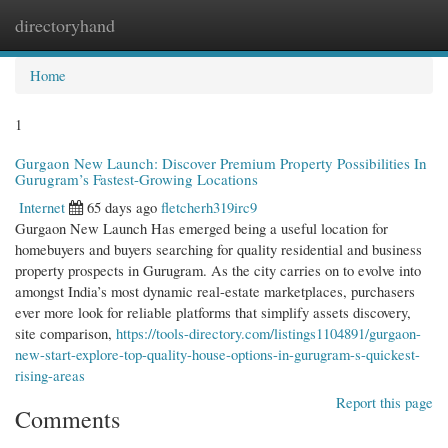
directoryhand
Togg
navi
Home
1
Gurgaon New Launch: Discover Premium Property Possibilities In
Gurugram’s Fastest-Growing Locations
Internet
65 days ago
fletcherh319irc9
Gurgaon New Launch Has emerged being a useful location for
homebuyers and buyers searching for quality residential and business
property prospects in Gurugram. As the city carries on to evolve into
amongst India’s most dynamic real-estate marketplaces, purchasers
ever more look for reliable platforms that simplify assets discovery,
site comparison,
https://tools-directory.com/listings1104891/gurgaon-
new-start-explore-top-quality-house-options-in-gurugram-s-quickest-
rising-areas
Report this page
Comments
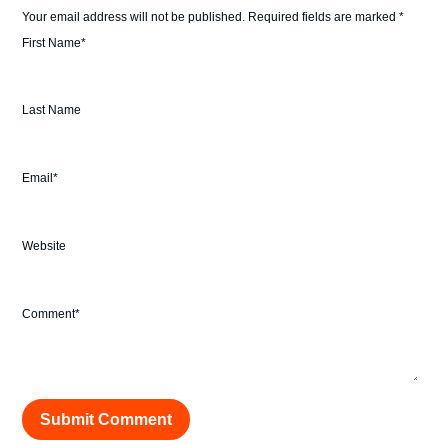
Your email address will not be published.
Required fields are marked
*
First Name
*
Last Name
Email
*
Website
Comment
*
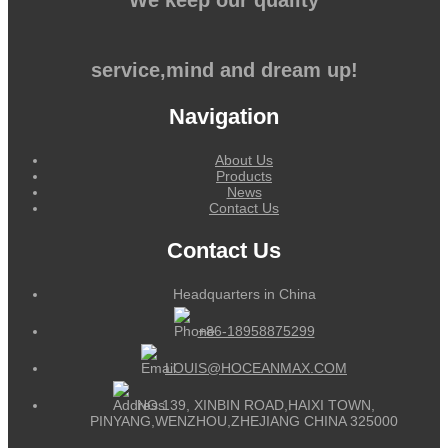
service,mind and dream up!
Navigation
About Us
Products
News
Contact Us
Contact Us
Headquarters in China
+86-18958875299
LOUIS@HOCEANMAX.COM
NO.139, XINBIN ROAD,HAIXI TOWN,
PINYANG,WENZHOU,ZHEJIANG CHINA 325000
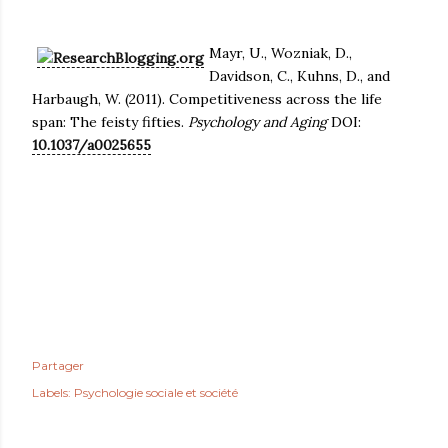
Mayr, U., Wozniak, D.,
Davidson, C., Kuhns, D., and
Harbaugh, W. (2011). Competitiveness across the life
span: The feisty fifties.
Psychology and Aging
DOI:
10.1037/a0025655
Partager
Labels:
Psychologie sociale et société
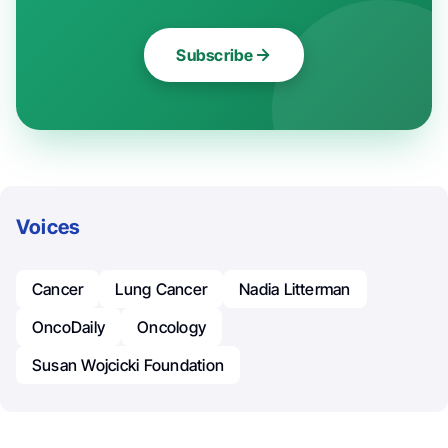
Subscribe
Voices
Cancer
Lung Cancer
Nadia Litterman
OncoDaily
Oncology
Susan Wojcicki Foundation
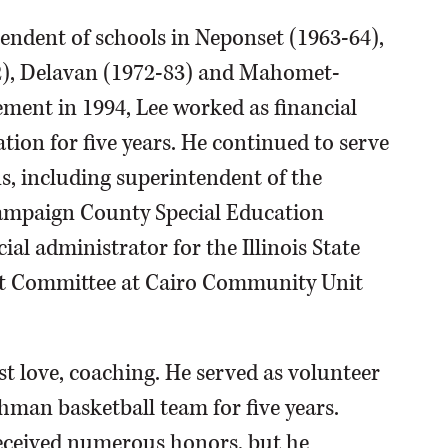
tendent of schools in Neponset (1963-64),
2), Delavan (1972-83) and Mahomet-
ement in 1994, Lee worked as financial
tion for five years. He continued to serve
s, including superintendent of the
hampaign County Special Education
ial administrator for the Illinois State
ht Committee at Cairo Community Unit
rst love, coaching. He served as volunteer
hman basketball team for five years.
received numerous honors, but he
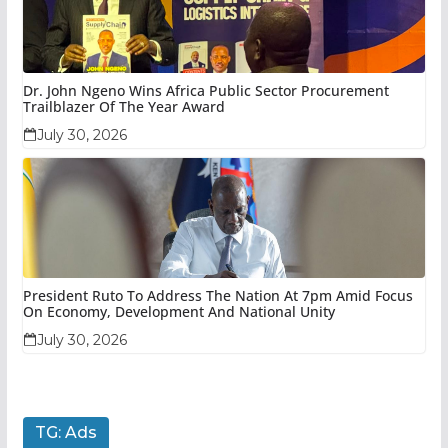
Dr. John Ngeno Wins Africa Public Sector Procurement
Trailblazer Of The Year Award
July 30, 2026
President Ruto To Address The Nation At 7pm Amid Focus
On Economy, Development And National Unity
July 30, 2026
TG: Ads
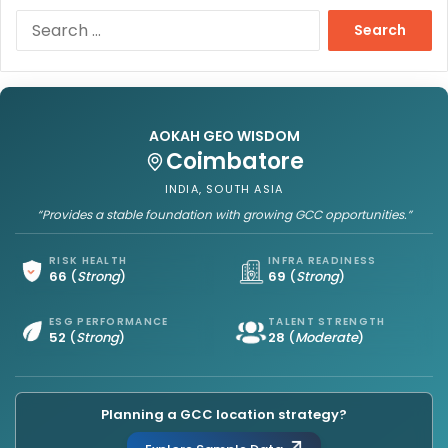
S
e
a
r
c
h
AOKAH GEO WISDOM
f
Coimbatore
o
r
INDIA, SOUTH ASIA
:
“Provides a stable foundation with growing GCC opportunities.”
RISK HEALTH
INFRA READINESS
66
(
Strong
)
69
(
Strong
)
ESG PERFORMANCE
TALENT STRENGTH
52
(
Strong
)
28
(
Moderate
)
Planning a GCC location strategy?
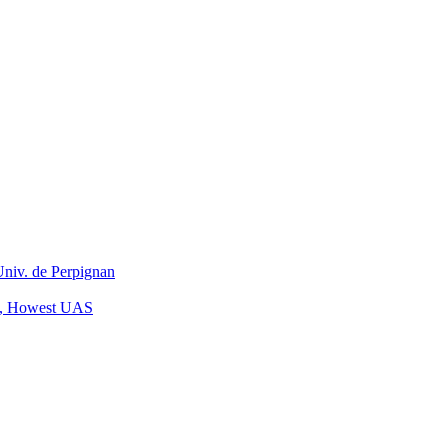
niv. de Perpignan
on, Howest UAS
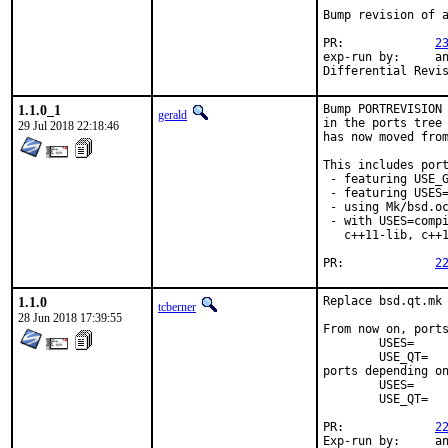
Bump revision of a
PR:		
2
exp-run by:	antoine

1.1.0_1
Bump PORTREVISION 
gerald
in the ports tree 
29 Jul 2018 22:18:46
has now moved from
This includes port
 - featuring USE_G
 - featuring USES=
 - using Mk/bsd.oc
 - with USES=compi
   c++11-lib, c++1
PR:		
2
1.1.0
Replace bsd.qt.mk 
tcberner
28 Jun 2018 17:39:55
From now on, ports
	USES=		qt:4

	USE_QT=		foo bar

ports depending on
	USES=		qt:5

	USE_QT=		foo bar

PR:		
2
Exp-run by:	antoine
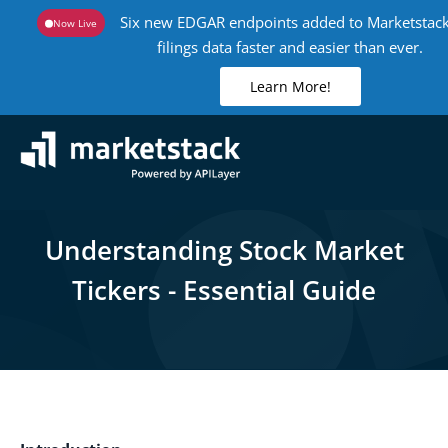
Six new EDGAR endpoints added to Marketstack
Now Live
filings data faster and easier than ever.
Learn More!
Understanding Stock Market
Tickers - Essential Guide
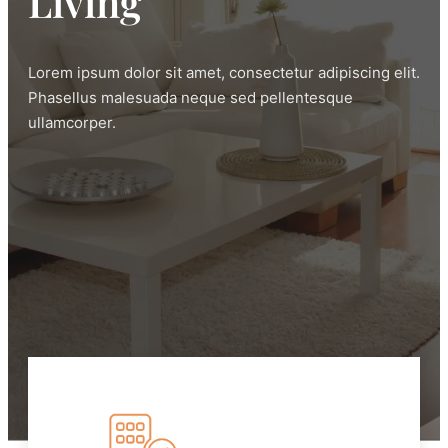
Living
Lorem ipsum dolor sit amet, consectetur adipiscing elit.
Phasellus malesuada neque sed pellentesque
ullamcorper.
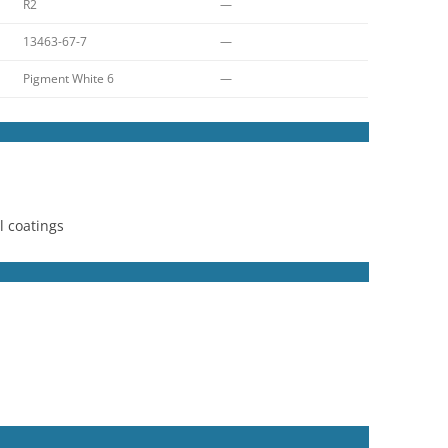
R2
—
13463-67-7
—
Pigment White 6
—
l coatings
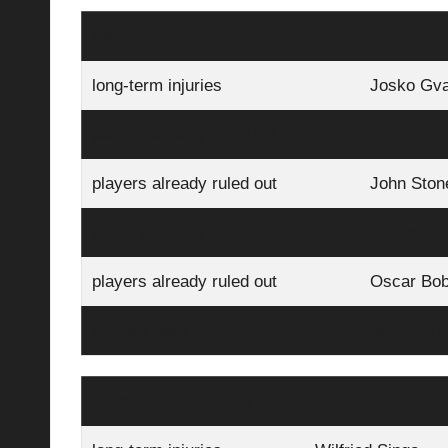
Manchester City Injuries / Status
long-term injuries
Josko Gva
players already ruled out
Ruben Di
players already ruled out
John Ston
players already ruled out
Mateo Kov
players already ruled out
Oscar Bo
questionable
Nico Gonz
Galatasaray Injuries / Status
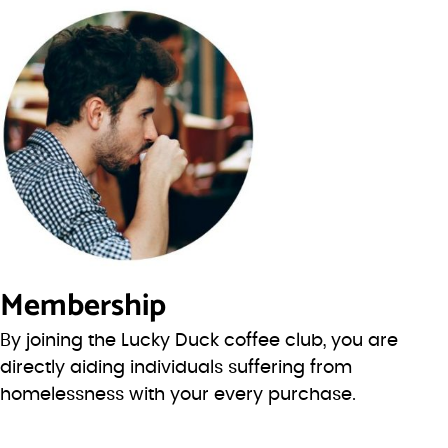
Membership
By joining the Lucky Duck coffee club, you are
directly aiding individuals suffering from
homelessness with your every purchase.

==================================================

What needs to be done
Give only the number of lines in the records that include the word "John".

Exercise result
2